Haha, well… When I arrived for work on the Monday morning, I had asked why the register didn’t have my name on it, but another teacher’s name. I was told that this was because he was the lead teacher for that class and I was just the cover teacher. I was furious! I had turned down the other two interviews because I thought this was a permanent role, at least for a while.
Those 15 hours just about covered all of my bills and to have suddenly lost them puts me in a really sticky situation financially – which has now added a load of new stress onto the stress I have been already feeling, especially as the schools that offered to interview me have now filled their teaching positions. D’oh!
0 hour contracts should be illegal.
Written confirmation from management should be considered a basic contract.
But no, we live in a world where people are allowed to take advantage of whoever they want, however they want, whenever they want.
Let’s be honest; you won’t always like your manager, your colleagues or even staff you have to work in the same building as. That’s normal. You can’t like everyone, but you can work with them. It’s called being professional, and unfortunately some people haven’t quite mastered that skill yet… and this is a big problem in the TEFL world.
Lack of contracts (0 hours, 5 hour contracts…)
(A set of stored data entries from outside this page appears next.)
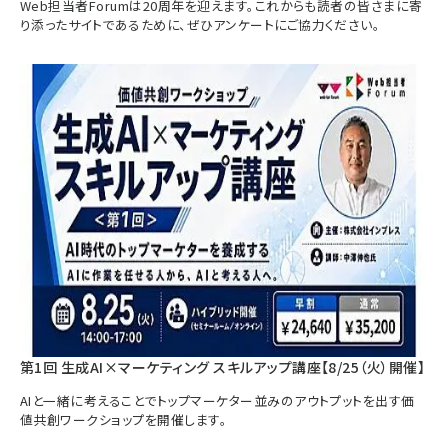
Web担当者Forumは20周年を迎えます。これからも読者の皆さまに寄
り添ったサイトであるために、ぜひアンケートにご協力ください。
第1回 生成AI×マーケティング スキルアップ講座【8/25（火）開催】
AIと一緒に考えることでトップマーケター並みのアウトプットを出す価
値共創ワークショップを開催します。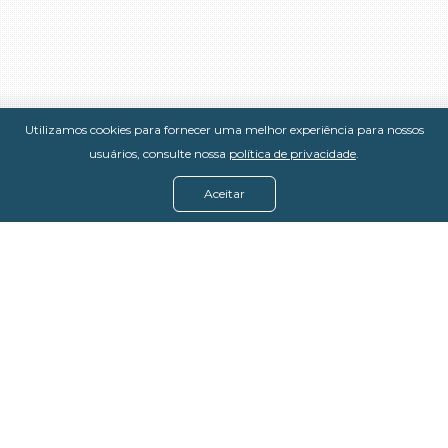
Utilizamos cookies para fornecer uma melhor experiência para nossos
usuários, consulte nossa
política de privacidade
.
Aceitar
Menu
Assine agora
Casos de sucesso
Baixe nosso e-book
Quem somos
FAQ - Fale conosco
Política de privacidade
Termos de uso
Política de estorno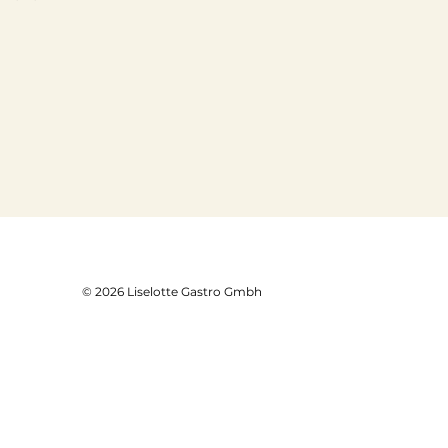
© 2026 Liselotte Gastro Gmbh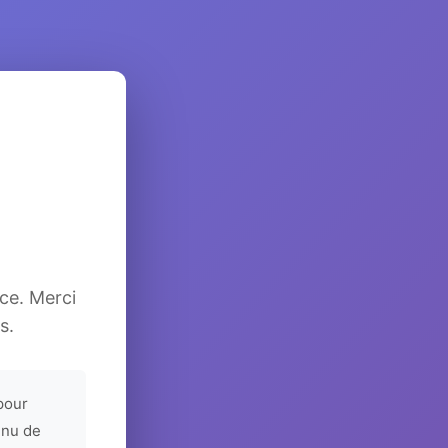
ice. Merci
s.
pour
enu de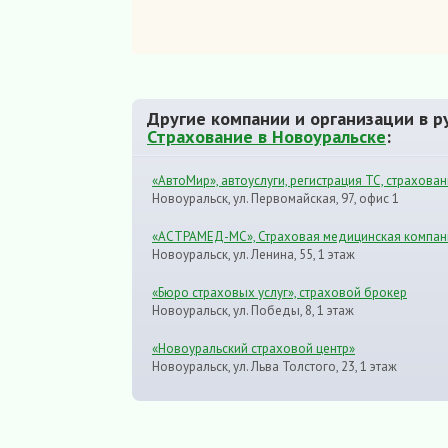
Другие компании и организации в р
Страхование в Новоуральске
:
«АвтоМир», автоуслуги, регистрация ТС, страхован
Новоуральск, ул. Первомайская, 97, офис 1
«АСТРАМЕД-МС», Страховая медицинская компан
Новоуральск, ул. Ленина, 55, 1 этаж
«Бюро страховых услуг», страховой брокер
Новоуральск, ул. Победы, 8, 1 этаж
«Новоуральский страховой центр»
Новоуральск, ул. Льва Толстого, 23, 1 этаж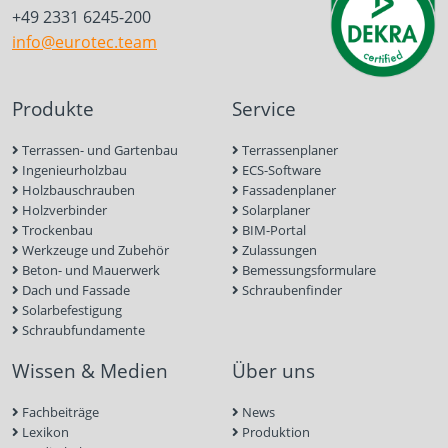
+49 2331 6245-200
info@eurotec.team
Produkte
Service
Terrassen- und Gartenbau
Terrassenplaner
Ingenieurholzbau
ECS-Software
Holzbauschrauben
Fassadenplaner
Holzverbinder
Solarplaner
Trockenbau
BIM-Portal
Werkzeuge und Zubehör
Zulassungen
Beton- und Mauerwerk
Bemessungsformulare
Dach und Fassade
Schraubenfinder
Solarbefestigung
Schraubfundamente
Wissen & Medien
Über uns
Fachbeiträge
News
Lexikon
Produktion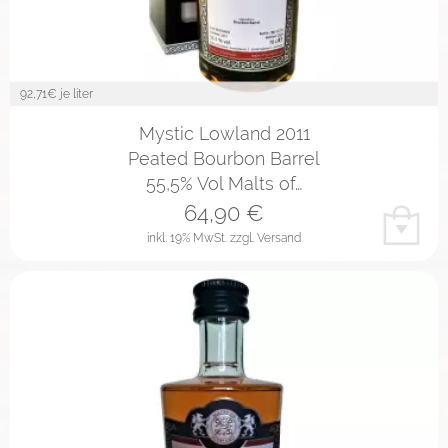
92,71
€ je liter
Mystic Lowland 2011
Peated Bourbon Barrel
55,5% Vol Malts of…
64,90
€
inkl. 19% MwSt.
zzgl. Versand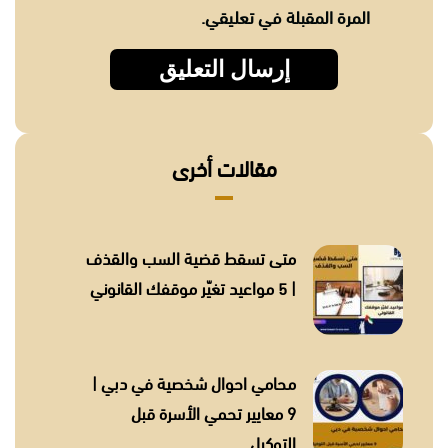
المرة المقبلة في تعليقي.
مقالات أخرى
متى تسقط قضية السب والقذف
| 5 مواعيد تغيّر موقفك القانوني
محامي احوال شخصية في دبي |
9 معايير تحمي الأسرة قبل
التوكيل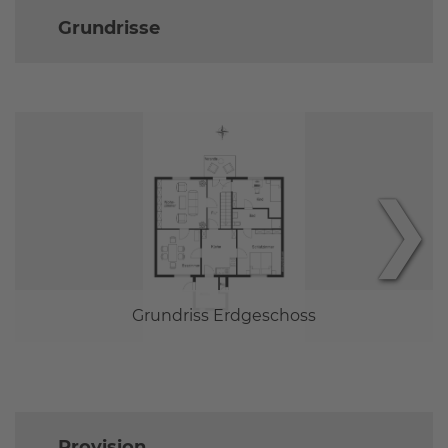
Grundrisse
❯
Grundriss Erdgeschoss
Provision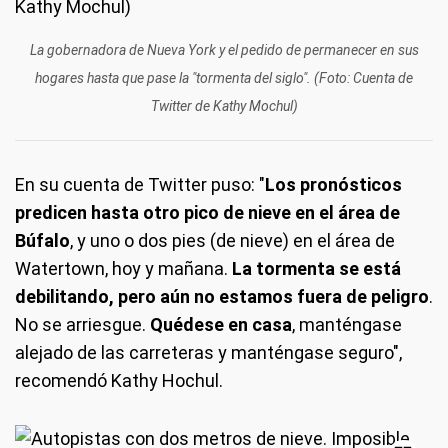
La gobernadora de Nueva York y el pedido de permanecer en sus
hogares hasta que pase la "tormenta del siglo". (Foto: Cuenta de
Twitter de Kathy Mochul)
En su cuenta de Twitter puso: "
Los pronósticos
predicen hasta otro pico de nieve en el área de
Búfalo
, y uno o dos pies (de nieve) en el área de
Watertown, hoy y mañana.
La tormenta se está
debilitando, pero aún no estamos fuera de peligro
.
No se arriesgue.
Quédese en casa
, manténgase
alejado de las carreteras y manténgase seguro",
recomendó Kathy Hochul.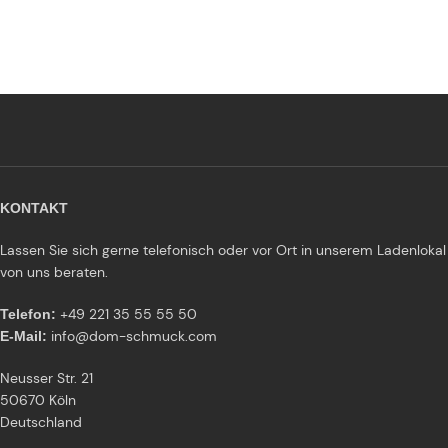
KONTAKT
Lassen Sie sich gerne telefonisch oder vor Ort in unserem Ladenlokal
von uns beraten.
+49 221 35 55 55 50
Telefon:
info@dom-schmuck.com
E-Mail:
Neusser Str. 21
50670 Köln
Deutschland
Lack of payment or poor salaries (£10 per hour, if students don’t show, teachers don’t get paid)
Lack of development opportunities (teachers teach, go home, teach, go home… very little in between)
Lack of ‘community’ or teamwork (no staff activities, no staff rooms, no team spirit)
Lack of trust (in the system, in the staff)
In the wrong school, teaching English as a foreign language can be an absolute nightmare for those of us that truly care about our job and our students. Management can play a huge role in these nightmare situations and it’s usually management who have never taught, or have no desire to teach. People who are not educators do not truly understand what teachers and students need to build a successful team, a positive learning environment and, especially, be a part of a huge life experience for many students.
Many students have left home to come to the UK (and Canada, Australia…) to improve their English for University, for IELTS or simply to improve for themselves. It is part of our job to teach them about the culture, the strange and wonderful things that our country is famous for, and to help them enjoy their experience as much as possible.
The saying “You can’t pour from an empty cup” springs to mind here because how can we support our students if our management aren’t supporting us teachers?